Brescia è innamorata dell’arte del danzatore e coreografo Teshigawara
Per quanto uno se lo aspetti, è sempre incredibile la quiete che l’arte orientale trasmette. Anche dal vivo, e anche su musiche tradizionalmente occidentali. È quanto accaduto giovedì sera in occasione di «Adagio»: il coreografo e danzatore giapponese Saburo Teshigawara è tornato sul palco del Teatro Grande di Brescia fresco di Leone d’Oro alla carriera alla Biennale di Venezia 2022, proponendo al numeroso pubblico un lavoro, prodotto dalla sua compagnia Karas, fondato esattamente sulla musica europea, su cui ha magicamente cucito la sua danza contemporanea che mischia Asia ed Europa senza soluzione di continuità.
Perché di fatto il suo è uno stile composto da un mix di cose. Ci sono le movenze scultoree che provengono dalla formazione tecnica dell’artista; l’attitudine pacifica e fluida dell’arte orientale; e la danza classica, che Teshigawara ha studiato a partire dagli anni Ottanta nella sua città natale, Tokyo. Sul palco - in quella che rappresentava una prima assoluta italiana, prima di passare anche dalla Triennale di Milano stasera e domani - erano in due: lo stesso Teshigawara e la sua storica allieva e interprete Rihoko Sato. Ma nessun passo a due li ha visti danzare insieme: ogni musica (da Bach a Beethoven, da Mozart a Ravel) è stata da loro interpretata in solitaria, passandosi il testimone. Ciò ha permesso di apprezzare ancora di più l’arte del coreografo: eseguita da lui è una cosa, e donata a Sato è un’altra.

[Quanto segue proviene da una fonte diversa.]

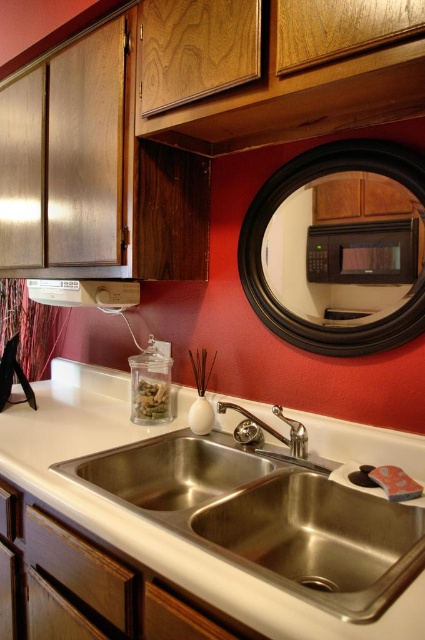 Consider the image. You are standing in the kitchen and see two points marked in the scene. Which point is closer to you, point (275, 324) or point (334, 244)?

Point (275, 324) is closer to you because it is further to the viewer than point (334, 244).

You are standing in front of the kitchen sink and want to place a small object on the countertop. There are two points marked on the countertop at coordinates point (419, 173) and point (299, 458). Which point is closer to you?

Point (419, 173) is closer to the camera than point (299, 458), so you should place the object there if you want it closer to your current position.

You are standing in the kitchen and want to hang a new painting exactly where the black framed mirror at upper center is currently located. What are the coordinates where you should place the new painting?

The coordinates for the black framed mirror at upper center are at point (277, 208), so you should place the new painting there.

Entrando ed uscendo dalla luce e dalle tenebre (grazie alle luci sapientemente studiate), i due hanno fornito un prezioso esempio della creatività di Teshigawara, avvolti in costumi semplicissimi ideati da loro stessi, essenziali abiti spezzati in seta bianca che, fasciando le membra e appoggiandosi delicatamente, sottolineavano l’incredibile plasticità scultorea dei corpi. Durante tutta la performance, durata circa un’ora, gli applausi a scena aperta sono stati timidi, quasi a non voler disturbare i danzatori. Ma la timidezza non è durata molto: alla fine, in chiusura, il Teatro Grande tutto, dalla platea alle gallerie più alte, ha fatto sentire l’apprezzamento ai due danzatori, con un applauso di quasi cinque minuti, per ribadire l’affetto che la città prova nei confronti della loro arte.